Another attorney was held in contempt after asking a judge to delay a trial so he could attend an out-of-town funeral.  The judge visited the lawyer’s Facebook page and discovered he was in town and not at a funeral.  This must have made for a very bad day at the office.

But lawyers are not alone; judges have indulged their social media whims, too.  A North Carolina jurist got himself into trouble by “friending” a lawyer who was handling a matter in front of him and then exchanging comments with that attorney about the evidence in the case.  Their enthusiasm for Facebook apparently led the judge and the lawyer to forget about the rule that prohibits such ex parte communications.

Jurors have gotten into the act as well.  In a number of instances, they have been caught blogging about the cases they’ve been selected to decide—the judge’s warnings against such conduct notwithstanding.  As the New York Times article cited above observes, in at least one case the discovery of this activity resulted in the reversal of a criminal conviction.

Still, very little has been written about how social media significantly raises the stakes for a company that is embroiled in litigation.  Social media creates additional risks for a number of reasons.  One of the principal reasons is this: the company may be talking to the world about the lawsuit and may not even know it.

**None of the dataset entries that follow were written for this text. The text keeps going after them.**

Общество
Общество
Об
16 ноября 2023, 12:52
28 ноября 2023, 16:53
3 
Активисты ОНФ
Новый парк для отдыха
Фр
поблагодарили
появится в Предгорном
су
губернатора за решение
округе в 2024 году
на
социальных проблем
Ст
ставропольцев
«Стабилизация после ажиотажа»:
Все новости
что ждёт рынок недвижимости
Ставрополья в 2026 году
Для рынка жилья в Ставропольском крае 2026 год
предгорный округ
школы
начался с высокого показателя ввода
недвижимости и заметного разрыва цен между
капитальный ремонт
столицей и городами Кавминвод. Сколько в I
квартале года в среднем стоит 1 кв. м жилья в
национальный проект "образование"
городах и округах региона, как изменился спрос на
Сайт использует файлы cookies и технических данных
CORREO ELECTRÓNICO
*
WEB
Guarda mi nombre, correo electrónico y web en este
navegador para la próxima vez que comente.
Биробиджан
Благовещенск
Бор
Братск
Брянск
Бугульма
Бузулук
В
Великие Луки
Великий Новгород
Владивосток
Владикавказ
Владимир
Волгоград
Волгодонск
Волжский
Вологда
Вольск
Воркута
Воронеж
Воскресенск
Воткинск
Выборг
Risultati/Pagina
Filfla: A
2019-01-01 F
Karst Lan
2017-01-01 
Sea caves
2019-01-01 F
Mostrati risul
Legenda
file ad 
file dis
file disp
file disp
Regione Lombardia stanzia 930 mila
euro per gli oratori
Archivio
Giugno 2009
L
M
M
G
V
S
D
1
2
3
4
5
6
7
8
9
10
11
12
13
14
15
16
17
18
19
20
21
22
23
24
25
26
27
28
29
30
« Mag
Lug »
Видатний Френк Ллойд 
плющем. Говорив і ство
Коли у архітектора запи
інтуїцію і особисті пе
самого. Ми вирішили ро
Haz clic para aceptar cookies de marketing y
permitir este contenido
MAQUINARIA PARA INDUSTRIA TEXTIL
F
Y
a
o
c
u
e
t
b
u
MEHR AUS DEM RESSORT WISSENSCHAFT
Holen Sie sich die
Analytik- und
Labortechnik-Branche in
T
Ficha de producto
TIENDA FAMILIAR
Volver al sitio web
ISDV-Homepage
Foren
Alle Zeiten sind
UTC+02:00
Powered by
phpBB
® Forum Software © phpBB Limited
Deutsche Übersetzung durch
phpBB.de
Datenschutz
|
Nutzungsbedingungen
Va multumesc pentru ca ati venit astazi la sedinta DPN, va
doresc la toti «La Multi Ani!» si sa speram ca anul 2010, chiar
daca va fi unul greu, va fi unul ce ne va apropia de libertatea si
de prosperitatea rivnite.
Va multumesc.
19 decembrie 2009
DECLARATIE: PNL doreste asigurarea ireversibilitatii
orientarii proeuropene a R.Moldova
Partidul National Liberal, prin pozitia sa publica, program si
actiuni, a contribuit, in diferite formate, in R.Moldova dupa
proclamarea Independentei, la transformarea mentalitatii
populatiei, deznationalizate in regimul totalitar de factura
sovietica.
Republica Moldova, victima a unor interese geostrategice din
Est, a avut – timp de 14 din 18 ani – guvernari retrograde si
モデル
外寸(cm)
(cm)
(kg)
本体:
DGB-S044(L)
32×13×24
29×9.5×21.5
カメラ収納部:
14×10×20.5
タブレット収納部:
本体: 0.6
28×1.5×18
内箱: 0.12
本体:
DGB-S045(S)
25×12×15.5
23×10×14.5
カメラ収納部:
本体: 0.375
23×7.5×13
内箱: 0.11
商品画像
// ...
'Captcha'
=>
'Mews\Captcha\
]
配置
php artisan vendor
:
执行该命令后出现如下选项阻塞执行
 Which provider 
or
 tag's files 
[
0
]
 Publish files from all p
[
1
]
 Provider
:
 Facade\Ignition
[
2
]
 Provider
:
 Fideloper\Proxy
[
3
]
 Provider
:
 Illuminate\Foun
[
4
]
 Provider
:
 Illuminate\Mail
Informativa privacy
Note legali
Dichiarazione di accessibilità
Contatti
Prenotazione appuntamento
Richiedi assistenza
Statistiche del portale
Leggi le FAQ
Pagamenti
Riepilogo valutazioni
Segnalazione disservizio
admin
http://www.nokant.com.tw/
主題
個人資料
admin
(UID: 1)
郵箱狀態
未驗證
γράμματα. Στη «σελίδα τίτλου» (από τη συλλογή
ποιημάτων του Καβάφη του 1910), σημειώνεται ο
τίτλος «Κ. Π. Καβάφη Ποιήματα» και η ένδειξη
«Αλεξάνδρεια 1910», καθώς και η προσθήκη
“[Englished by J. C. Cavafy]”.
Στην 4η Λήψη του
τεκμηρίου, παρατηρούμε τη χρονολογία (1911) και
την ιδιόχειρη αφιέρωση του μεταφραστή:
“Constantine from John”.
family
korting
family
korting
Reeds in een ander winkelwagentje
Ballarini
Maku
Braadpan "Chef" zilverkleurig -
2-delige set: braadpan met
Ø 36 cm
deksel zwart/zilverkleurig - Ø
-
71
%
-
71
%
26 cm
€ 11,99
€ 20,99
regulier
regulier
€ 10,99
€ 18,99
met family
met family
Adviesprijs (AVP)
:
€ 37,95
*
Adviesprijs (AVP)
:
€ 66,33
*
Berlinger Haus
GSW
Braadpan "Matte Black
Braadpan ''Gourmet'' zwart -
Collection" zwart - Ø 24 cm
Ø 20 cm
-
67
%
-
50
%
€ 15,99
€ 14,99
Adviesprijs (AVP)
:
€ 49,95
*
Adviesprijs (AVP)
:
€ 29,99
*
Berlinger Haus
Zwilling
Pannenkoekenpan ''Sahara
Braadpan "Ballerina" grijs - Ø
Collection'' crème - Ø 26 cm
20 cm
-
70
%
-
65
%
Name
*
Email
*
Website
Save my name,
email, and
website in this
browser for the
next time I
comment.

Managing information and limiting risk poses a substantial problem even when an individual is a party to litigation.  For example, divorce lawyers are starting to instruct their clients to take down their social networking sites out of fear that statements made there will provide an abundance of very useful, and deeply unfortunate, information to the opposition.  For a discussion of this issue see Lawyers USA Online.

And, just recently, The Detroit Free Press reported on a criminal defendant whose incessant “tweeting” prompted a federal judge to tell his lawyers to instruct him to “keep his fingers off the keyboard as well as his mouth closed.”  Shortly thereafter, the unrepentant client posted the message “Tweet On KMA.”

The same problem, but in greatly magnified form, exists for a company caught up in a major lawsuit.  These days, hundreds of employees equates to dozens of individual social networking sites.  Imprudent statements made on such sites could prove devastating: they could disclose compromising information, reveal privileged communications with company attorneys,  outline the company’s litigation strategy—or a viable strategy for the opposing party, violate a protective order or settlement agreement, or even (depending on what is said and who says it) be deemed admissions of the company itself.  A litigation communications plan that does not account for and address this possibility leaves a critical flank unguarded.

To date, this dimension of social media has not played a significant role in business litigation.  But the fact that it will do so—and in fairly short order—is beyond reasonable dispute.  
Indeed, that will be the next avalanche.